**Work to be completed:** Down to the final line, write out the data below exactly.

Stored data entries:
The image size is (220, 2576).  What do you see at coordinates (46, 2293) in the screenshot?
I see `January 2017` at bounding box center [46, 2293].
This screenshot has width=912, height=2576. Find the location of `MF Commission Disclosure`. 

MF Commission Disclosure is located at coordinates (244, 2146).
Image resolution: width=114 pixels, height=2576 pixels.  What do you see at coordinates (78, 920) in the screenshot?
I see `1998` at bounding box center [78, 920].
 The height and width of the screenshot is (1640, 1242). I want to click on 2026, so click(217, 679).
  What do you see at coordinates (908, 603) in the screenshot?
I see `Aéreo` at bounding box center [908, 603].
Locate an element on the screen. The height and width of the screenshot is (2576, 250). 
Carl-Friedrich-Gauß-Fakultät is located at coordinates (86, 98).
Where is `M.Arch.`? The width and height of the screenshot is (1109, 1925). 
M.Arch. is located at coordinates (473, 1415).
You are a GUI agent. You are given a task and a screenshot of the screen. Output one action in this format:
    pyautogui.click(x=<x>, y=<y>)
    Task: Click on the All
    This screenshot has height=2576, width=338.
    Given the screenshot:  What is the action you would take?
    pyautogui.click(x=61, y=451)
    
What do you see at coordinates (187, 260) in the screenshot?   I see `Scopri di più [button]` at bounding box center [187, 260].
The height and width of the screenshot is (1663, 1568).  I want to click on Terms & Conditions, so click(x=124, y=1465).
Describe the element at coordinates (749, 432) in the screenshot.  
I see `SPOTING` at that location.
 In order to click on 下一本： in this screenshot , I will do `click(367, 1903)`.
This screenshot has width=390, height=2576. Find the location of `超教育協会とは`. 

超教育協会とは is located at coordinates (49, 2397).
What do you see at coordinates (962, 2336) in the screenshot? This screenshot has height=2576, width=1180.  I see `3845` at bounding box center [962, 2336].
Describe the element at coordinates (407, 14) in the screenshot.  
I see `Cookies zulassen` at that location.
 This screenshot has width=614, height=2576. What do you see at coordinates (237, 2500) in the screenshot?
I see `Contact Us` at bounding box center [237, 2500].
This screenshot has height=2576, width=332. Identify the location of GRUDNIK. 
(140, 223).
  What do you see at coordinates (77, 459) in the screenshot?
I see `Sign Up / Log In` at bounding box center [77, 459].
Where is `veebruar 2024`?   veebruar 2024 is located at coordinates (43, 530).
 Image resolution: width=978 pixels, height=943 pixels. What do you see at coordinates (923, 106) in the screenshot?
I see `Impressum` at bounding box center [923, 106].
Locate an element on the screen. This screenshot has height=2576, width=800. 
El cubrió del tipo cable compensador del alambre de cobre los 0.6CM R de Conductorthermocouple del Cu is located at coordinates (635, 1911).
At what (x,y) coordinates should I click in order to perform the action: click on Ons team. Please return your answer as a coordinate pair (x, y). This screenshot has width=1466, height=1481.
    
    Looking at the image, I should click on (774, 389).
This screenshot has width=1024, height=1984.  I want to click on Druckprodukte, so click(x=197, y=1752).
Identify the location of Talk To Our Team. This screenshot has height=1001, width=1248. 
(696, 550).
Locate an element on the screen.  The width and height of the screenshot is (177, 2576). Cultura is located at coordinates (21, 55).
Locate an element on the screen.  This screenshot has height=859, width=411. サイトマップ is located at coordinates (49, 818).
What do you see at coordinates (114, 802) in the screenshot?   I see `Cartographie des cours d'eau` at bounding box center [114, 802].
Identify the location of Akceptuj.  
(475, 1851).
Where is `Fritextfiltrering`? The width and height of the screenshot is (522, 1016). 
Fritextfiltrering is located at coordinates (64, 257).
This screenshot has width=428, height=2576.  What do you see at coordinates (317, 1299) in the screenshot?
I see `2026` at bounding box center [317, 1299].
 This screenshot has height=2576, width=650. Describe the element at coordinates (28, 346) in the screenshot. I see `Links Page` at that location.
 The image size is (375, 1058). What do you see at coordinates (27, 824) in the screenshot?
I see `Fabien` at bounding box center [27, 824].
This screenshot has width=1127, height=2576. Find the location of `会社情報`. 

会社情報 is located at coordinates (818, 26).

**Answer area:**
The image size is (220, 2576).  What do you see at coordinates (46, 2293) in the screenshot?
I see `January 2017` at bounding box center [46, 2293].
This screenshot has width=912, height=2576. Find the location of `MF Commission Disclosure`. 

MF Commission Disclosure is located at coordinates (244, 2146).
Image resolution: width=114 pixels, height=2576 pixels.  What do you see at coordinates (78, 920) in the screenshot?
I see `1998` at bounding box center [78, 920].
 The height and width of the screenshot is (1640, 1242). I want to click on 2026, so click(217, 679).
  What do you see at coordinates (908, 603) in the screenshot?
I see `Aéreo` at bounding box center [908, 603].
Locate an element on the screen. The height and width of the screenshot is (2576, 250). 
Carl-Friedrich-Gauß-Fakultät is located at coordinates (86, 98).
Where is `M.Arch.`? The width and height of the screenshot is (1109, 1925). 
M.Arch. is located at coordinates (473, 1415).
You are a GUI agent. You are given a task and a screenshot of the screen. Output one action in this format:
    pyautogui.click(x=<x>, y=<y>)
    Task: Click on the All
    This screenshot has height=2576, width=338.
    Given the screenshot:  What is the action you would take?
    pyautogui.click(x=61, y=451)
    
What do you see at coordinates (187, 260) in the screenshot?   I see `Scopri di più [button]` at bounding box center [187, 260].
The height and width of the screenshot is (1663, 1568).  I want to click on Terms & Conditions, so click(x=124, y=1465).
Describe the element at coordinates (749, 432) in the screenshot.  
I see `SPOTING` at that location.
 In order to click on 下一本： in this screenshot , I will do `click(367, 1903)`.
This screenshot has width=390, height=2576. Find the location of `超教育協会とは`. 

超教育協会とは is located at coordinates (49, 2397).
What do you see at coordinates (962, 2336) in the screenshot? This screenshot has height=2576, width=1180.  I see `3845` at bounding box center [962, 2336].
Describe the element at coordinates (407, 14) in the screenshot.  
I see `Cookies zulassen` at that location.
 This screenshot has width=614, height=2576. What do you see at coordinates (237, 2500) in the screenshot?
I see `Contact Us` at bounding box center [237, 2500].
This screenshot has height=2576, width=332. Identify the location of GRUDNIK. 
(140, 223).
  What do you see at coordinates (77, 459) in the screenshot?
I see `Sign Up / Log In` at bounding box center [77, 459].
Where is `veebruar 2024`?   veebruar 2024 is located at coordinates (43, 530).
 Image resolution: width=978 pixels, height=943 pixels. What do you see at coordinates (923, 106) in the screenshot?
I see `Impressum` at bounding box center [923, 106].
Locate an element on the screen. This screenshot has height=2576, width=800. 
El cubrió del tipo cable compensador del alambre de cobre los 0.6CM R de Conductorthermocouple del Cu is located at coordinates (635, 1911).
At what (x,y) coordinates should I click in order to perform the action: click on Ons team. Please return your answer as a coordinate pair (x, y). This screenshot has width=1466, height=1481.
    
    Looking at the image, I should click on (774, 389).
This screenshot has width=1024, height=1984.  I want to click on Druckprodukte, so click(x=197, y=1752).
Identify the location of Talk To Our Team. This screenshot has height=1001, width=1248. 
(696, 550).
Locate an element on the screen.  The width and height of the screenshot is (177, 2576). Cultura is located at coordinates (21, 55).
Locate an element on the screen.  This screenshot has height=859, width=411. サイトマップ is located at coordinates (49, 818).
What do you see at coordinates (114, 802) in the screenshot?   I see `Cartographie des cours d'eau` at bounding box center [114, 802].
Identify the location of Akceptuj.  
(475, 1851).
Where is `Fritextfiltrering`? The width and height of the screenshot is (522, 1016). 
Fritextfiltrering is located at coordinates (64, 257).
This screenshot has width=428, height=2576.  What do you see at coordinates (317, 1299) in the screenshot?
I see `2026` at bounding box center [317, 1299].
 This screenshot has height=2576, width=650. Describe the element at coordinates (28, 346) in the screenshot. I see `Links Page` at that location.
 The image size is (375, 1058). What do you see at coordinates (27, 824) in the screenshot?
I see `Fabien` at bounding box center [27, 824].
This screenshot has width=1127, height=2576. Find the location of `会社情報`. 

会社情報 is located at coordinates (818, 26).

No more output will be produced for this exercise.